▶ [Problem details]:
Among the entries below, determine how many lines contain the word "Specified" and state only that figure.

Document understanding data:
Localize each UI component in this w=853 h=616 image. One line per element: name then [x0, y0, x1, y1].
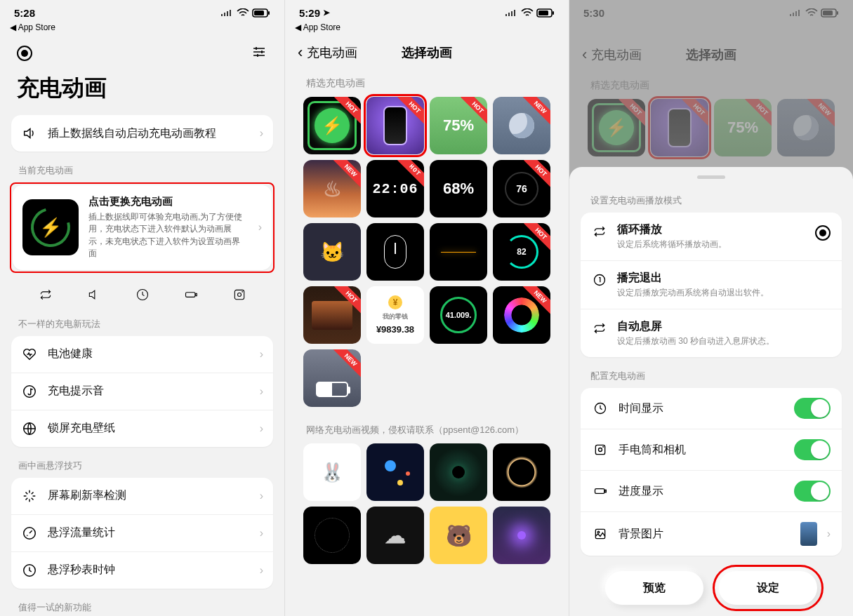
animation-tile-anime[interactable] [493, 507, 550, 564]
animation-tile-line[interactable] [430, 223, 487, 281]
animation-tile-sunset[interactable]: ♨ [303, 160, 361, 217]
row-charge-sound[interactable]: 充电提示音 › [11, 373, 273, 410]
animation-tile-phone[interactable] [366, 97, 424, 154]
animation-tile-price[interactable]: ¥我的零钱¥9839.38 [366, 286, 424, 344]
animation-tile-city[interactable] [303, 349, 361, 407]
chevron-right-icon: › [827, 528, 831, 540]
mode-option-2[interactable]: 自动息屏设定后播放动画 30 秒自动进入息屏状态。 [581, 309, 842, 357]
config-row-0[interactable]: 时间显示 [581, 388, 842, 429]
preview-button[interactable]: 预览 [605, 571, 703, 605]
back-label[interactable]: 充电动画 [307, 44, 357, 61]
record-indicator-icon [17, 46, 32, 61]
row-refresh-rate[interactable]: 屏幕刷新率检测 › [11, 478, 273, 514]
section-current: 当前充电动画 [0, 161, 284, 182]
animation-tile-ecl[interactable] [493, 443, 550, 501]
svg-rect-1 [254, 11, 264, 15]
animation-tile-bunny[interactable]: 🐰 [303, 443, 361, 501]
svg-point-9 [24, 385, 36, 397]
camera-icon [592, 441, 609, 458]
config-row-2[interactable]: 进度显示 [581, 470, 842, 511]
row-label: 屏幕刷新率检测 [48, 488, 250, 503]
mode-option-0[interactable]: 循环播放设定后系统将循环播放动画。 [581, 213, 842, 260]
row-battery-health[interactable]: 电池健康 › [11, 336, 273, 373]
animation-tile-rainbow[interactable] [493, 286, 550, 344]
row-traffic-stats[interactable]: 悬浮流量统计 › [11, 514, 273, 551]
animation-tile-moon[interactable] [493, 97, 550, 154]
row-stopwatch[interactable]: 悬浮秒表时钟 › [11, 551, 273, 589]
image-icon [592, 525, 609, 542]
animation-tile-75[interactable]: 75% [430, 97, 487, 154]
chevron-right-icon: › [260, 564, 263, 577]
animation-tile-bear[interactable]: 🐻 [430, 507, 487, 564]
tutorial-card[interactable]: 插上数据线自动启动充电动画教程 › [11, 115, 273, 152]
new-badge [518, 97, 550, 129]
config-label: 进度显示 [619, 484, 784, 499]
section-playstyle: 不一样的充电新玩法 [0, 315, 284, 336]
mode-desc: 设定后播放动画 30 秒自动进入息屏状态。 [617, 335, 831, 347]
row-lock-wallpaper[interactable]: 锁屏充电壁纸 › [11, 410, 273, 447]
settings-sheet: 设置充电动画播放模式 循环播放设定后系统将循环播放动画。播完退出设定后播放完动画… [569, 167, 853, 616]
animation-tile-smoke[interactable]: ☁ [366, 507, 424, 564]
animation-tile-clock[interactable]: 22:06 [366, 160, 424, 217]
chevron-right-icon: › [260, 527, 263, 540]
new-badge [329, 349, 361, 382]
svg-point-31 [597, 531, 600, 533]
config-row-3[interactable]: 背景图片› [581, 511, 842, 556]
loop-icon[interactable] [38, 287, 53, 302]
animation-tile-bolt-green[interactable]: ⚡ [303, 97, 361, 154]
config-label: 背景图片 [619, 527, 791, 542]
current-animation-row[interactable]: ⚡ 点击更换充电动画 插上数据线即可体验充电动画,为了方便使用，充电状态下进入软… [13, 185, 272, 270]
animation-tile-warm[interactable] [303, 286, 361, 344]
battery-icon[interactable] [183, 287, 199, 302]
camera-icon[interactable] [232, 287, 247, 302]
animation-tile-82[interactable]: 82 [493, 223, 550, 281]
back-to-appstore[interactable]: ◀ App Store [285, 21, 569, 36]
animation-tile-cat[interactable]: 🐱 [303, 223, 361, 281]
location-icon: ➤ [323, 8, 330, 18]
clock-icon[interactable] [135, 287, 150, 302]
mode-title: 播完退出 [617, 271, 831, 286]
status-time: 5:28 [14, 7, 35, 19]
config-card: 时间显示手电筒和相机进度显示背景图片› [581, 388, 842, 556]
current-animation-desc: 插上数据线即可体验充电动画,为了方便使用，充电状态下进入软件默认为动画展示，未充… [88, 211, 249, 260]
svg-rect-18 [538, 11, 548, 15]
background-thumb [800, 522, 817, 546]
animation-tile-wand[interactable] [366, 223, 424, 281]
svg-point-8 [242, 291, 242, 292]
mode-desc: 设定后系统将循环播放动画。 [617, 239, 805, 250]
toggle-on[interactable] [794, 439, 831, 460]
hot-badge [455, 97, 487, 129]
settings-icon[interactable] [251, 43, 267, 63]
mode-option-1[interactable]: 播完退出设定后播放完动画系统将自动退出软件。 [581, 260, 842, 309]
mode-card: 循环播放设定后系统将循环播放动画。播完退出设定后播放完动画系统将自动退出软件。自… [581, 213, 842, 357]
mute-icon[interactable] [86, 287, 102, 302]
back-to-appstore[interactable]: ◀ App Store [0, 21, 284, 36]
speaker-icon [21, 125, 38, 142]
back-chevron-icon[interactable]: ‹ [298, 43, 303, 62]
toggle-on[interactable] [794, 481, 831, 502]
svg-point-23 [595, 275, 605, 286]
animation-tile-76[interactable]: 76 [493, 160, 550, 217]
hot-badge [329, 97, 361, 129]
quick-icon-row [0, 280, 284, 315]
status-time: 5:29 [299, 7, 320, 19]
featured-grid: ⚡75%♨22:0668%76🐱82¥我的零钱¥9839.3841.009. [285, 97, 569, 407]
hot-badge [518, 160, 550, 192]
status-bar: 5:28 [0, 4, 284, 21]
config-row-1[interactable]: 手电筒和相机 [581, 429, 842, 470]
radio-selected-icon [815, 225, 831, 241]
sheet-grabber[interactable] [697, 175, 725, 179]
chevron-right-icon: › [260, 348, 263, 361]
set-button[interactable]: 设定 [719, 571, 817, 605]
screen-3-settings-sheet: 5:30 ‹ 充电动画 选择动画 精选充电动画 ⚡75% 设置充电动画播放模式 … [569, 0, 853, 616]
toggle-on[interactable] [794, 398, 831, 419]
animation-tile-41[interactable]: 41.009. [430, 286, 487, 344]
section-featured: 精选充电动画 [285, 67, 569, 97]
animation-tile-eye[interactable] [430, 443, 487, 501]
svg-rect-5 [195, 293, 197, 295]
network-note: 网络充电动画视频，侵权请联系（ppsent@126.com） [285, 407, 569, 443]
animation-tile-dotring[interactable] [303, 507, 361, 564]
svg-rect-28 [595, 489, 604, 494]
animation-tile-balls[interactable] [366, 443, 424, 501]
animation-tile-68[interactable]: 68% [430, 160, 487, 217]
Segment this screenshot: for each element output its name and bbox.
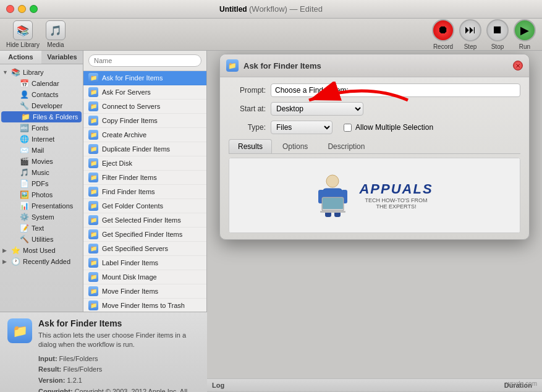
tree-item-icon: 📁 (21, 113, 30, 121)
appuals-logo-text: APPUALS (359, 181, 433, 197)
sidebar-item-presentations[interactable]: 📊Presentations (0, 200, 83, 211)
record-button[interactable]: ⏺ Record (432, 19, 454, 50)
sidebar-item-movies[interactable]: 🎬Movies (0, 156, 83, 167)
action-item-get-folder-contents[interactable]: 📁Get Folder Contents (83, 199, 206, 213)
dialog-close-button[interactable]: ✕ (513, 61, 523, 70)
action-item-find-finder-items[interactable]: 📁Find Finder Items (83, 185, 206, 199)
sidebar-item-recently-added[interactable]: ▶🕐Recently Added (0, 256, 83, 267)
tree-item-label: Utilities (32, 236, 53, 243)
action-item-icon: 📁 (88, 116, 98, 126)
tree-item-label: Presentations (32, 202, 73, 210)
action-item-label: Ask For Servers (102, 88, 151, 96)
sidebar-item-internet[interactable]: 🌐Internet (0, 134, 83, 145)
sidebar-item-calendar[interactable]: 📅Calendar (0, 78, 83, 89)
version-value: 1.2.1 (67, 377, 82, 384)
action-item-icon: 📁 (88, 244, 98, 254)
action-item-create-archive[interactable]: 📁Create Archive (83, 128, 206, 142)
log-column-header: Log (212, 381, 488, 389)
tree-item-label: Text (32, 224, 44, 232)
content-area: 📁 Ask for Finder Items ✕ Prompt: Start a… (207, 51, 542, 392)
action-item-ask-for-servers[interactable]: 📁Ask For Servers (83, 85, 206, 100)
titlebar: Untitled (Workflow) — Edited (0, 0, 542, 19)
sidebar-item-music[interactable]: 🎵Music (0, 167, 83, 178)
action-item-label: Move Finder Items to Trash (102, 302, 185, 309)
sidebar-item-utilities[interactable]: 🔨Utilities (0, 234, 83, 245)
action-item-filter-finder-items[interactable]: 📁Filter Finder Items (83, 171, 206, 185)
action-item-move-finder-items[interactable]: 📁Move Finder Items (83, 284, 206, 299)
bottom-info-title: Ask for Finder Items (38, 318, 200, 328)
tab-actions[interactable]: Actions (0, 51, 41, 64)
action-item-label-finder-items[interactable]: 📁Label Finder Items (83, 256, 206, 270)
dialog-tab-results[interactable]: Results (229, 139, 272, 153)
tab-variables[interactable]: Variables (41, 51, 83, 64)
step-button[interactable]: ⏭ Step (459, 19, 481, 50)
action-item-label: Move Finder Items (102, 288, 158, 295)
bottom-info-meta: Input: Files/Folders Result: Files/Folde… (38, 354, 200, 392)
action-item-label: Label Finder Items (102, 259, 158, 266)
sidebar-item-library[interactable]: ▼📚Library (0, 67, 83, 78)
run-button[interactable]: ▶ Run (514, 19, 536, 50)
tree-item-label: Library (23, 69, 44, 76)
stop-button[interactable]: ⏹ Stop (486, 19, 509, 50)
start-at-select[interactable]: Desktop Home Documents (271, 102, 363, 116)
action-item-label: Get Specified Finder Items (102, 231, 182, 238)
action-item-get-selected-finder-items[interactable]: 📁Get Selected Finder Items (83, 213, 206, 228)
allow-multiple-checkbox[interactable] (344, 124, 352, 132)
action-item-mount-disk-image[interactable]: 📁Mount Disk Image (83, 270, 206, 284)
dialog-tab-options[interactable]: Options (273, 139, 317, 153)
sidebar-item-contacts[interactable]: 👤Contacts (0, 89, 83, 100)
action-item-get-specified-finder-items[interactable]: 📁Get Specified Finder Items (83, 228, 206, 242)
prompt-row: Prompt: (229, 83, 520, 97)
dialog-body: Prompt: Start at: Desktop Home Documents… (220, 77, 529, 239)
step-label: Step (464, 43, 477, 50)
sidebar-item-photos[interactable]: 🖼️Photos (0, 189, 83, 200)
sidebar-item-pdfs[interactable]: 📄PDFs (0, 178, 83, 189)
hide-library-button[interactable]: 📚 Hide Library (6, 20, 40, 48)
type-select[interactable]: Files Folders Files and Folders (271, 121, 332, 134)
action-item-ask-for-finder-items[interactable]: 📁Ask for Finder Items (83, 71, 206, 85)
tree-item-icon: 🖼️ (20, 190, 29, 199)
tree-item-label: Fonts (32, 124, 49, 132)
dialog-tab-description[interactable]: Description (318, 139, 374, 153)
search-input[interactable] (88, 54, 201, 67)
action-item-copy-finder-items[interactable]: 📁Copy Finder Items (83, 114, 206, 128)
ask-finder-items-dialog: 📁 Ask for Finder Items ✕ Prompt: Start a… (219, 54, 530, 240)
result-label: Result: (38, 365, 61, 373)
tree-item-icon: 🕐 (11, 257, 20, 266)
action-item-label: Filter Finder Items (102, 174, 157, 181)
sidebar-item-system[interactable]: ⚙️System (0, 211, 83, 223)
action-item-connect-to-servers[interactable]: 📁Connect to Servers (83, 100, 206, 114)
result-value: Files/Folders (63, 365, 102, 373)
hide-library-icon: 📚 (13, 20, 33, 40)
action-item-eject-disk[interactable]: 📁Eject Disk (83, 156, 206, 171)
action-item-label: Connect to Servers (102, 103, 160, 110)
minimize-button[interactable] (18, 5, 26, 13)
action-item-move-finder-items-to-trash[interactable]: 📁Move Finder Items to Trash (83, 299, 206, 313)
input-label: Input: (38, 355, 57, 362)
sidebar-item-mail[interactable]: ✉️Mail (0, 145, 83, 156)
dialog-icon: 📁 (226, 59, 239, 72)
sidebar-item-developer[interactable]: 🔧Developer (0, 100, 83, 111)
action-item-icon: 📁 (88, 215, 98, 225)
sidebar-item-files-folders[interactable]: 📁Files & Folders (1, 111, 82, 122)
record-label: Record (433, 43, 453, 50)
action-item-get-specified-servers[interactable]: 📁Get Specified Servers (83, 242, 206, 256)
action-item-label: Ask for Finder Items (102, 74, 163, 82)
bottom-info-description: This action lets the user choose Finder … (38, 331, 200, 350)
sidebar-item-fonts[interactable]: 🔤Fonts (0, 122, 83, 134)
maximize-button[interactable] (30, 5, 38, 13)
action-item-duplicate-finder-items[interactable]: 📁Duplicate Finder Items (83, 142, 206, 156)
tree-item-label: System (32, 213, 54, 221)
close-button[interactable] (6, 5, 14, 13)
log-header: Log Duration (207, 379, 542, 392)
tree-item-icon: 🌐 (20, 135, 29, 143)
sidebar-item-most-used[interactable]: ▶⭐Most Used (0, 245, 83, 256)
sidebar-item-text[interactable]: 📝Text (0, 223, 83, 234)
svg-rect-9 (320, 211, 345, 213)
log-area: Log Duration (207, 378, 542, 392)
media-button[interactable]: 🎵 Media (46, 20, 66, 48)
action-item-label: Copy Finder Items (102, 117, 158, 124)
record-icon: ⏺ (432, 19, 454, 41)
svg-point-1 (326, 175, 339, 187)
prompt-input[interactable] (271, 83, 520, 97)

▶ [Response]:
3